Les capacités américaines
Contrairement à Israël, les États-Unis disposent en effet de bombes spécialement conçues pour atteindre des cibles aussi profondément enterrées : les fameuses «Bunker Busters», dont la GBU-57, aussi appelée Massive Ordnance Penetrator.
Cette bombe guidée de 13,6 tonnes est conçue, selon l’US Air Force, pour détruire des bunkers et tunnels fortifiés en profondeur. Elle est équipée d’une ogive conventionnelle et serait capable de pénétrer jusqu’à 61 mètres de profondeur avant de détoner. Plusieurs bombes peuvent aussi être larguées en série : chaque bombe suivante s’enfonce dans le cratère creusé par la précédente, permettant ainsi d’atteindre des profondeurs encore plus importantes.
Le bombardier B-2 Spirit
Théoriquement, n’importe quel bombardier capable de transporter une telle charge pourrait larguer la GBU-57. Mais seul le bombardier furtif B-2 Spirit est actuellement configuré pour un tel usage, d’après l’US Air Force. Le B-2, conçu par Northrop Grumman, n’est opéré que par les États-Unis.
Ce lourd bombardier stratégique à long rayon d’action a une portée de 11'000 km sans ravitaillement et 18'500 km avec ravitaillement.
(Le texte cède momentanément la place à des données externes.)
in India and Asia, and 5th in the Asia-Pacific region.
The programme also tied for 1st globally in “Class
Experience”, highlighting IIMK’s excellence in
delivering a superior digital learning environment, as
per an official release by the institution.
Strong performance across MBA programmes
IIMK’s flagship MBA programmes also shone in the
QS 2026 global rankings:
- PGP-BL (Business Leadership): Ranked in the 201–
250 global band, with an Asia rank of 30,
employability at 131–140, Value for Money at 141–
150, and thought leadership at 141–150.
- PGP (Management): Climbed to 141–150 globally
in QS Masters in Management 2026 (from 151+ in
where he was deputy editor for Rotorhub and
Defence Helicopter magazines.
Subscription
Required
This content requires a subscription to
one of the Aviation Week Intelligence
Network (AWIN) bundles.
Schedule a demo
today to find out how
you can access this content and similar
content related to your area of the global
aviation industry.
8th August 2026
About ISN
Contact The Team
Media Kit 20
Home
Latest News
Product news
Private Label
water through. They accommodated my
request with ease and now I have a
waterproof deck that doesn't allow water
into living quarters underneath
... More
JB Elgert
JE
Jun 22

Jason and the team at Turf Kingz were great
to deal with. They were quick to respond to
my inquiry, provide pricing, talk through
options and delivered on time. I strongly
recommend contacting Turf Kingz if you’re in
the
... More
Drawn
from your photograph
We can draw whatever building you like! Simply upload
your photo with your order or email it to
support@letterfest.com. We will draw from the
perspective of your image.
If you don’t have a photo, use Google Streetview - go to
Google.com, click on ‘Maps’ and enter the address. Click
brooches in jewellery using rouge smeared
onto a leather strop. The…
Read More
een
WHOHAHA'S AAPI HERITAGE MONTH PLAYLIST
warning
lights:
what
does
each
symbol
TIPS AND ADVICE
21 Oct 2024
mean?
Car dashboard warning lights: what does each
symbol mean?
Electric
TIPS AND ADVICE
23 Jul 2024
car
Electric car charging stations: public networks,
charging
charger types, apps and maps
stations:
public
Il peut, selon le constructeur, atteindre n’importe quel point du globe en quelques heures et emporter jusqu’à 18 tonnes de charge utile. L’armée de l’air américaine a déjà testé des B-2 équipés de deux GBU-57, pour un poids total de 27,2 tonnes.
Face à ces capacités, il devient évident que seules des bombes américaines peuvent détruire le site de Fordo, rendant une intervention des États-Unis cruciale pour la réussite de l’opération israélienne.